Two Republican state senators are doing whatever they can to repeal New Jersey's gas tax set to take effect Nov. 1.

Senators Kip Bateman and Mike Doherty introduced the repeal Thursday. They also released an online petition, signed by more than 11,500 people who are also hoping to see that the state doesn't go through with the increase. 

“Legislators who supported the gas tax increase see the momentum building behind our repeal effort, and they’re worried,” Bateman said. “They’re feeling the pressure and grumbling behind the scenes for us to stop. That’s a sign that our online petition effort is working and that our efforts on behalf of taxpayers to repeal the gas tax increase are not in vain.”

Gov.
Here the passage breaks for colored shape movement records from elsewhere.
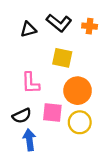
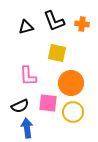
black L-shape: (59, 23) -> (54, 21), turned 30

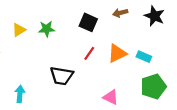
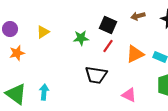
green star: (47, 29) -> (81, 38), moved
red line: (89, 53) -> (108, 46), moved
black trapezoid: (62, 76) -> (96, 75), moved

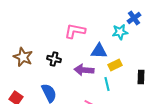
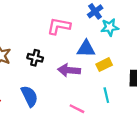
blue cross: (134, 18) -> (95, 11), moved
cyan line: (107, 84) -> (106, 95), moved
Chris Christie signed the plan into law on Oct. 14. It'll boost the state's gas tax by 23 cents per gallon in hopes of raising funds for New Jersey's transportation and infrastructure.
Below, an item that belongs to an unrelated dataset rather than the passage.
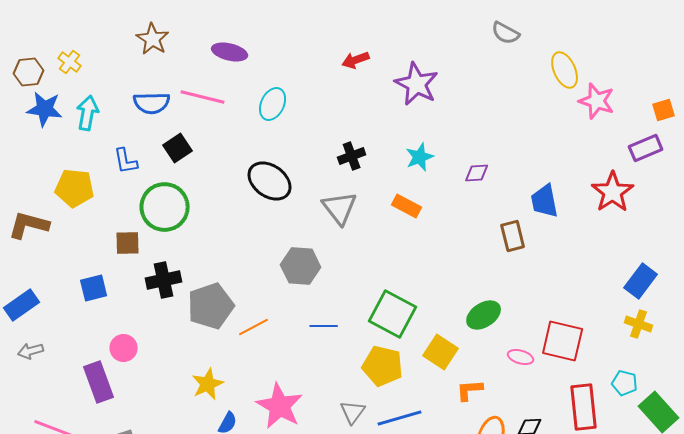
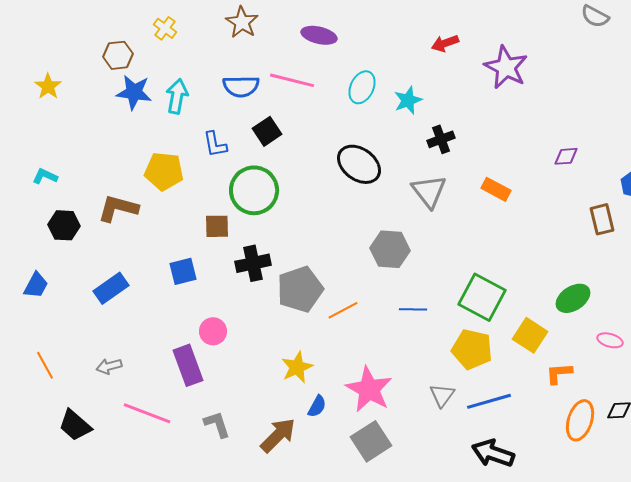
yellow cross: (70, 62) -> (165, 28), moved
cyan star: (420, 157) -> (408, 100), moved
gray arrow: (31, 351) -> (109, 366), moved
The opposing senators said that the increase will cost motorists $150 more per year in gas.

New Jersey once boasted one of the lowest gas taxes in the country, but as of next month, it'll have the seventh-highest.

A new poll from Farleigh Dickinson University's PublicMind found that Christie's approval ratings were at a record low, many of those surveyed said that the gas tax hike contributed to their distaste. 

Twenty-one percent of registered voters who participated in the survey approve of the governor, while 72 percent disapprove.

PublicMind also found that Christie's low-ranking affected their opinion of how New Jersey was doing as a whole. Twenty percent of those surveyed said that the state was headed "in the right direction."

“Apparently we’ve not yet found the floor for the governor’s approval among voters in the state," said Krista Jenkins, professor of political science and director of PublicMind. "The recent gas tax increase that the governor supported no doubt caused some in his party to turn against him, even though he sought to reduce taxes in other areas in order to offset the increase at the pump."